YOUR INSTRUCTIONS:
Look at the data below and print exactly the lines from its first line through the line with "pohodlí. Polyuretan je"; the pictures stay out of the copy.

ENTRIES SHOWN:
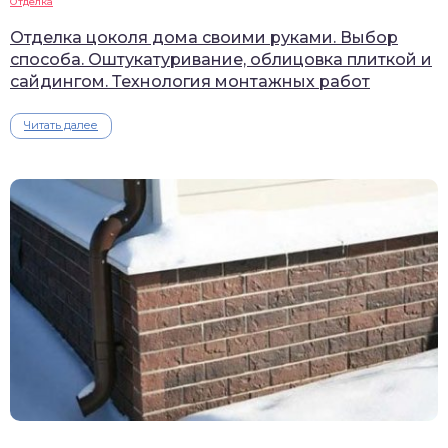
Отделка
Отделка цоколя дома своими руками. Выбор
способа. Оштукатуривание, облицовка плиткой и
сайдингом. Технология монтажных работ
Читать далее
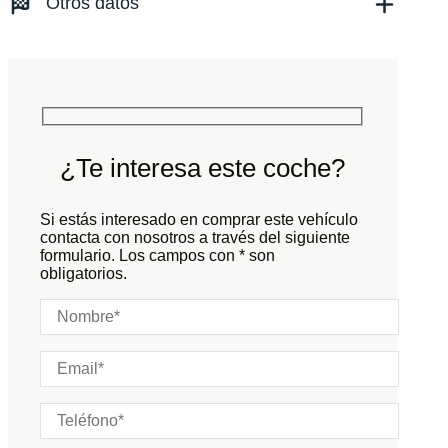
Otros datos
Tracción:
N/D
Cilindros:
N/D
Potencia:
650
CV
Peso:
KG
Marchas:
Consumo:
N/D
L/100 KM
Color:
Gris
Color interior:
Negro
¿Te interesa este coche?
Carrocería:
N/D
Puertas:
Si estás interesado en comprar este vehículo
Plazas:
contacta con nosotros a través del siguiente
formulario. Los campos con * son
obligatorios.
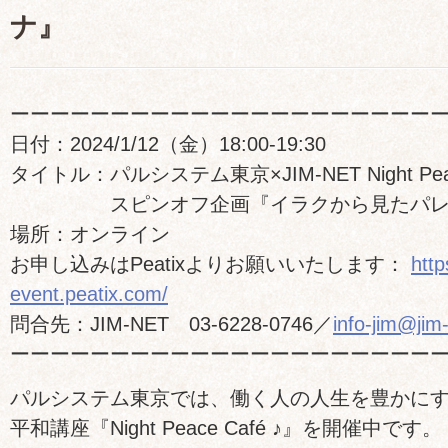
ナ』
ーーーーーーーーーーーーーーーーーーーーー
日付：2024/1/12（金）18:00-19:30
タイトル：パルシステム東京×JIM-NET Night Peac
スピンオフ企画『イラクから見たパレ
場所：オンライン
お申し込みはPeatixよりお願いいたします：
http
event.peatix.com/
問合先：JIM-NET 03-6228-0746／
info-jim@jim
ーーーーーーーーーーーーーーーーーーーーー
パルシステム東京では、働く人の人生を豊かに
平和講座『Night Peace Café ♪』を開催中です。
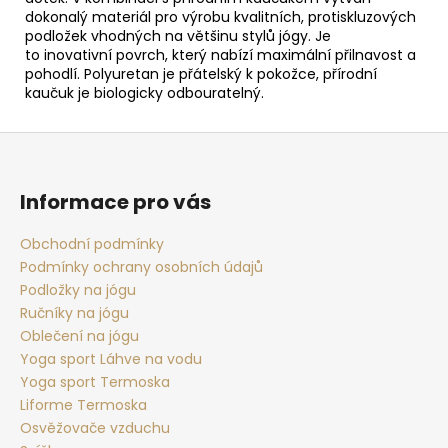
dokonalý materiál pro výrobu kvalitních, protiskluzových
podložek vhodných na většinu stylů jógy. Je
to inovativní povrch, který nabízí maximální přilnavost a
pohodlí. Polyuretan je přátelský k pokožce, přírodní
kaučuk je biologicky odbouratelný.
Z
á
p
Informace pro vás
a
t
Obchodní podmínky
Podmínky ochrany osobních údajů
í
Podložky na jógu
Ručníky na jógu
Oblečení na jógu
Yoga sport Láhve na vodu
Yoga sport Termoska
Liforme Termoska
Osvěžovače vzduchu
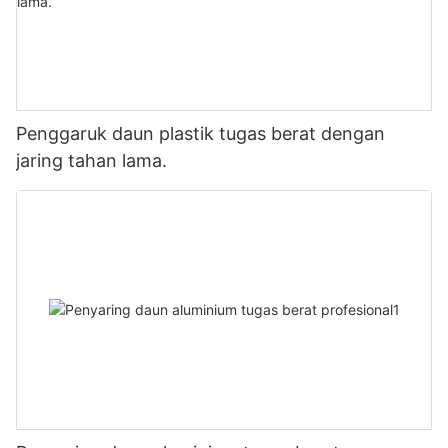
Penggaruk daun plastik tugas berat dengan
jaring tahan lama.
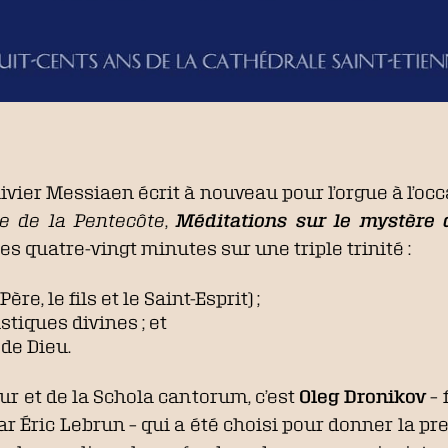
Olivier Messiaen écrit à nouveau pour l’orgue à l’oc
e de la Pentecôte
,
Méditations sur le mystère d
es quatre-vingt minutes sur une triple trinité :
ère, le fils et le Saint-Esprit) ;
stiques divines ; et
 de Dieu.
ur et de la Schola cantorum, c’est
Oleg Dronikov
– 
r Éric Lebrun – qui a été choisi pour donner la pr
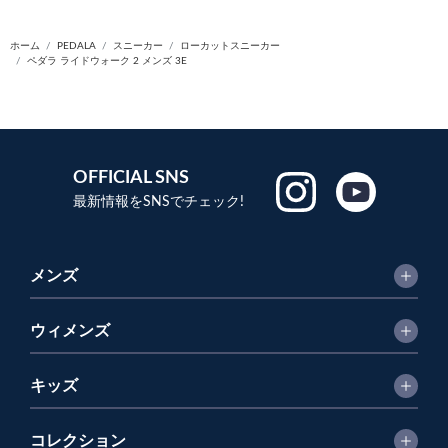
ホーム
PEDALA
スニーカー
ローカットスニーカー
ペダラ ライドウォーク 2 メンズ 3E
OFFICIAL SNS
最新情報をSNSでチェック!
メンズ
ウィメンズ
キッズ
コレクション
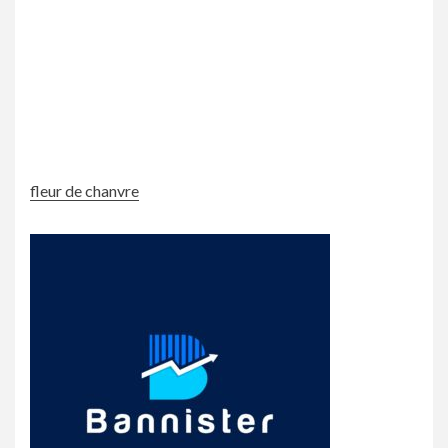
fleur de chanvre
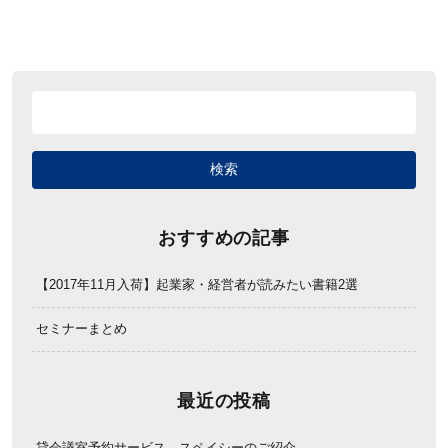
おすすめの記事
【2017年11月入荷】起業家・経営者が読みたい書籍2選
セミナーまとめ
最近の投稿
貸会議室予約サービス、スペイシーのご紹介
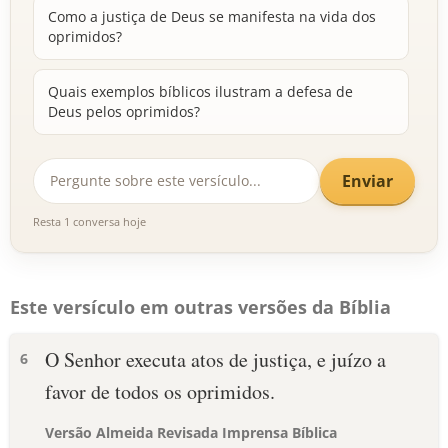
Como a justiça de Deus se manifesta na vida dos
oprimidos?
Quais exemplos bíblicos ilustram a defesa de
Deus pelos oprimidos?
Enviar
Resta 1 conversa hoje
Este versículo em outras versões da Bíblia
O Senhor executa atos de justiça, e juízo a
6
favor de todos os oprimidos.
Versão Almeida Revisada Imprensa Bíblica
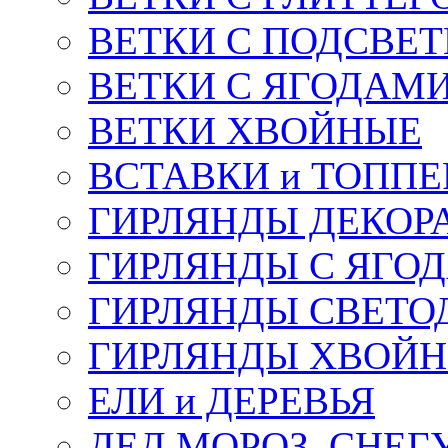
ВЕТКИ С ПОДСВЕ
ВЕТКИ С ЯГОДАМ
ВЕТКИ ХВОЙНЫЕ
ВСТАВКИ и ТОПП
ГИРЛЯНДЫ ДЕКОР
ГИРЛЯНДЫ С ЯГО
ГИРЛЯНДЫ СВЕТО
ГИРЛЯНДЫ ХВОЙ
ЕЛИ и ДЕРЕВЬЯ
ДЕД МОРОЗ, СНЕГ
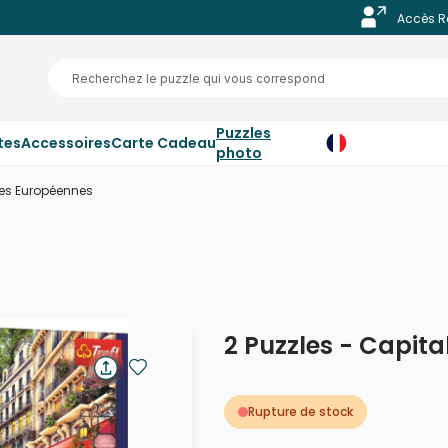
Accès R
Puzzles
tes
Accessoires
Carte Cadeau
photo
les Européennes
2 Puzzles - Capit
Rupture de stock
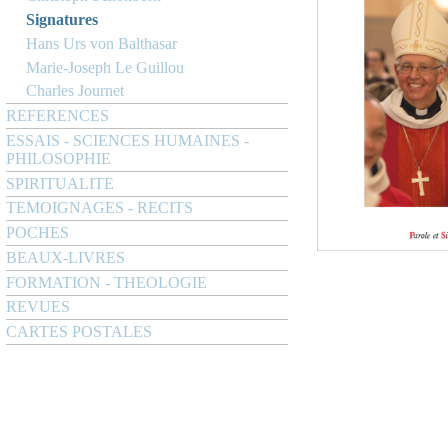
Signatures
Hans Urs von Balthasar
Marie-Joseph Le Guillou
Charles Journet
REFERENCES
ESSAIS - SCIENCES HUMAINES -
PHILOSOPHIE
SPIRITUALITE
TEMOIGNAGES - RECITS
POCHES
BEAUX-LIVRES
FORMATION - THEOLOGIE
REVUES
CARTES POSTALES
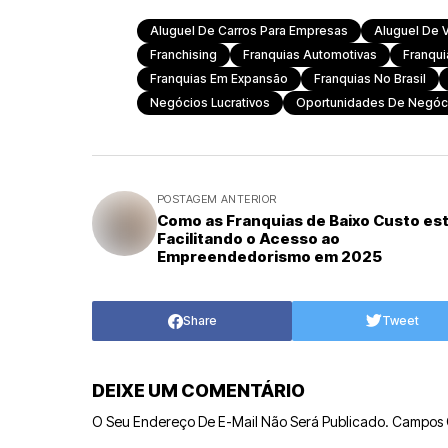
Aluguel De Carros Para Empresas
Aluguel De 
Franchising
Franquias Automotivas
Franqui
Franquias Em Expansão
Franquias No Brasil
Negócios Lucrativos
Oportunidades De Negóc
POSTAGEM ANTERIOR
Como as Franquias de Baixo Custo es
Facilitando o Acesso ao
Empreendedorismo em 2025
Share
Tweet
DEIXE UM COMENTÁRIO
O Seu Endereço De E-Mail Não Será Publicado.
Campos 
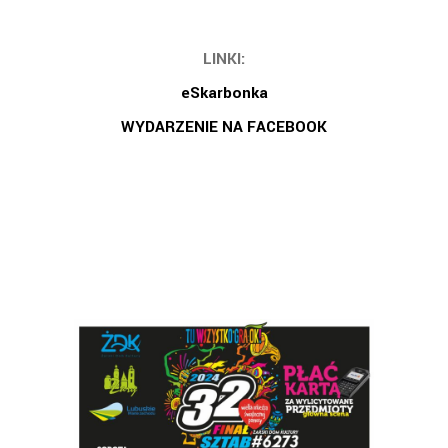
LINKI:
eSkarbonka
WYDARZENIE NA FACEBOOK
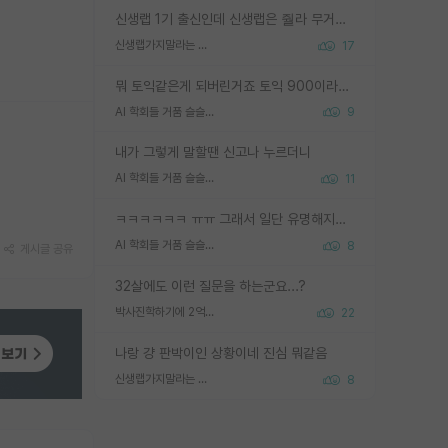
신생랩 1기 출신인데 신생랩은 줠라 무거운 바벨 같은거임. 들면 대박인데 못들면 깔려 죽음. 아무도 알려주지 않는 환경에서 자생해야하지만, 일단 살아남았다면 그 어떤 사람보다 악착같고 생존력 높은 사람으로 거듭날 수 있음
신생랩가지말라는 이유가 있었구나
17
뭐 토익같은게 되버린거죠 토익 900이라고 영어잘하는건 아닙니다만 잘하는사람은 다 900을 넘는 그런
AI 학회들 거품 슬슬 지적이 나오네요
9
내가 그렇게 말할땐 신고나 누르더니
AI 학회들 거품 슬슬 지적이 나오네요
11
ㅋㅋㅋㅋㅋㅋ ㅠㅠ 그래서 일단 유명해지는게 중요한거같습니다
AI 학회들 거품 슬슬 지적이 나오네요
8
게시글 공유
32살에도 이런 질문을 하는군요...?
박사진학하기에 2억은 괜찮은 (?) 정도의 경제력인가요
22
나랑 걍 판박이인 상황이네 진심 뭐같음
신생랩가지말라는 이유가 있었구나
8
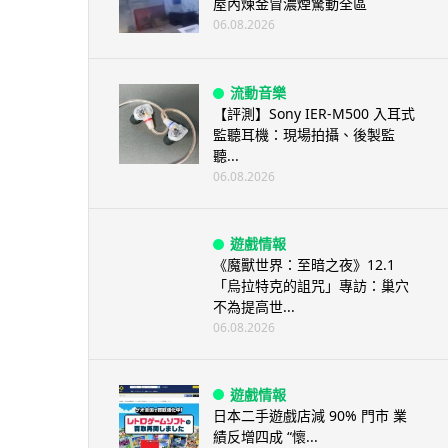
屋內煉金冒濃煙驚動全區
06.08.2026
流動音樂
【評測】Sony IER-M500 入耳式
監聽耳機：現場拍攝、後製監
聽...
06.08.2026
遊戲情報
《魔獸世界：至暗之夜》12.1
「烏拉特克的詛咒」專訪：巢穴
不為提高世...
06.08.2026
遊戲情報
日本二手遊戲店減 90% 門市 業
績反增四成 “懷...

REPLY:
Отделка
Отделка цоколя дома своими руками. Выбор
способа. Оштукатуривание, облицовка плиткой и
сайдингом. Технология монтажных работ
Читать далее
Otros datos
Tracción:
N/D
Cilindros:
N/D
Potencia:
650
CV
Peso:
KG
Marchas:
Consumo:
N/D
L/100 KM
Color:
Gris
Color interior:
Negro
¿Te interesa este coche?
Carrocería:
N/D
Puertas:
Si estás interesado en comprar este vehículo
Plazas:
contacta con nosotros a través del siguiente
formulario. Los campos con * son
obligatorios.
ナ』
ーーーーーーーーーーーーーーーーーーーーー
日付：2024/1/12（金）18:00-19:30
タイトル：パルシステム東京×JIM-NET Night Peac
スピンオフ企画『イラクから見たパレ
場所：オンライン
お申し込みはPeatixよりお願いいたします：
http
event.peatix.com/
問合先：JIM-NET 03-6228-0746／
info-jim@jim
ーーーーーーーーーーーーーーーーーーーーー
パルシステム東京では、働く人の人生を豊かに
平和講座『Night Peace Café ♪』を開催中です。
dokonalý materiál pro výrobu kvalitních, protiskluzových
podložek vhodných na většinu stylů jógy. Je
to inovativní povrch, který nabízí maximální přilnavost a
pohodlí. Polyuretan je přátelský k pokožce, přírodní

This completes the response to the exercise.